There are facilities like MRI, Ultrasound, Doppler, Echocardiography, Gastro-endoscopy etc. In the surgical discipline there are facilities like Total hip and knee Joint replacement, Arthroscopy, X-ray guided orthopaedic fracture surgery, Laparoscopic Surgeries, Bronchoscopy, and FESS. PTCA and CABG bypass procedures are available for coronary artery diseases. Closure of a congenital hole in heart (ASD/VSD/PDA) surgery are done as well. It has a blood bank with component separation facility like fresh frozen plasma, platelet concentrate etc.

==Facility for marginalized people and weaker and vulnerable section==
The hospital offers free treatment to patients having a BPL Card from the state government.
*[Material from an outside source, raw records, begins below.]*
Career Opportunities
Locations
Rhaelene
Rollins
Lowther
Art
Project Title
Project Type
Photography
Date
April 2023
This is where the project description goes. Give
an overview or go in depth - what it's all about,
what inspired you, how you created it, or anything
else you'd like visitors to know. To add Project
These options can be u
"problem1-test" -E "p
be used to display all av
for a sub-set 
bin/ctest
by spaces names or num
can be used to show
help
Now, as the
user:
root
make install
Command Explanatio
Being a central government funded hospital NIAF or Rashtryiya Arogya Nidhi scheme can offer treatment/drugs/implants etc. free of cost. JSY or Janani Suraksha Yojna offers money to all mothers delivering babies in NEIGRIHMS Hospital for mother and child care. Free vaccination according to the national immunization programme is provided in paediatric OPD.
Facility of superspeciality care like Cardiology, Urology, Nephrology etc. are also available here.
A Bank of Baroda branch with an atm and an India Post office is available within the premises.

==Past regular Directors==
▪ Dr. A. K. Borooah

▪ Dr. Farukh A. Ahmed

▪ Dr. Robin Kr. Sarma

▪ Dr. M. E. Yeolekar

▪ Dr. A. G. Ahangar

▪ Dr. D. M. Thapa (2017-2020)

==Campus==
The campus is located on a hilly terrain, on the outskirts of Shillong. There is availability of undergraduate MBBS hostels for both boys and girls, Nurses hostel, Quarters for professors and teachers along with a Guest House with 12 rooms. An indoor stadium for daily recreation and sports such as basketball, volleyball, badminton is available in addition to a tennis court and a swimming pool are also available within the campus.
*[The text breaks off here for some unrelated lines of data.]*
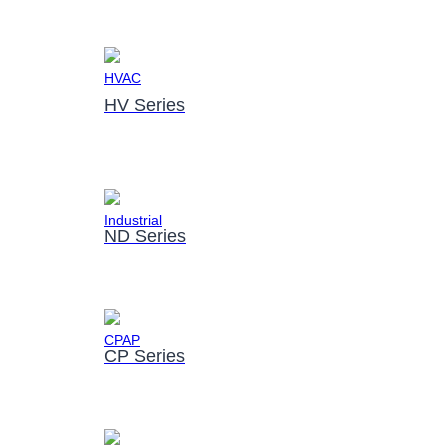
HV Series
ND Series
CP Series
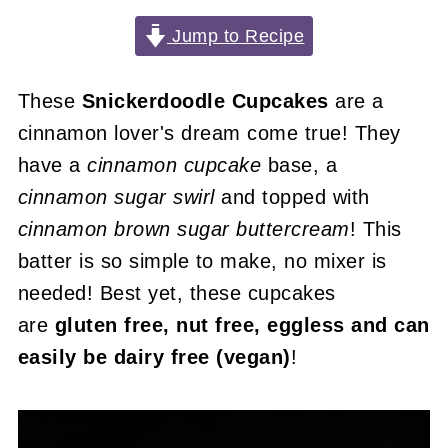
Jump to Recipe
These
Snickerdoodle Cupcakes
are a
cinnamon lover's dream come true! They
have a
cinnamon cupcake
base, a
cinnamon sugar swirl
and topped with
cinnamon brown sugar buttercream
! This
batter is so simple to make, no mixer is
needed! Best yet, these cupcakes
are
gluten free, nut free, eggless and can
easily be dairy free (vegan)
!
A central library with a vast collection of medical books and journals along with internet connectivity, photocopy and printing facilities are available to everyone in the campus.

==Education==
50 Students are admitted every year for the undergraduate course of MBBS from 8 north eastern states and from All India quota after qualifying NEET UG. Also doctors get admitted in various departments of the institute for postgraduate courses after qualifying NEET PG.
A seat for Cardiology superspeciality is filled every year from NEET SS

B.Sc. Nursing and M.Sc. Nursing courses are also available under NEHU. Entrance exams are conducted by the institute every year.

==Medium of Teaching==
English

==Location==
The institute is located on a vast campus at Mawdiangdiang on the outskirts of Shillong (also called New Shillong nowadays), about 8.7 km from Shillong city and takes about 40 minutes to drive to. The best way to reach NEIGRIHMS is from the Police Bazaar through Polo Bazaar- NEEPCO Office - Demseiniong - Nongmynsong - Project Setuk HQ-NEIGRIHMS, Mawdiangdiang. The closest town is Nongmensong which is 10 minutes drive away from the institute. Cabs and other means of public transport can easily be availed from the city.

==Transport==
City buses, Supplementary State Transport (Tata Magic) and cabs (Maruti 800 and Alto) ply at intervals from various places of Shillong to Mawdiangdiang.

==Achievements==
The hospital was adjudged the cleanest hospital/institute (Group 'B') in India for the year 2017-2018 under Kayakalp Scheme of the Ministry of Health and Family Welfare, Government of India and was awarded the 1st prize money of ₹1,50,00,000 for it.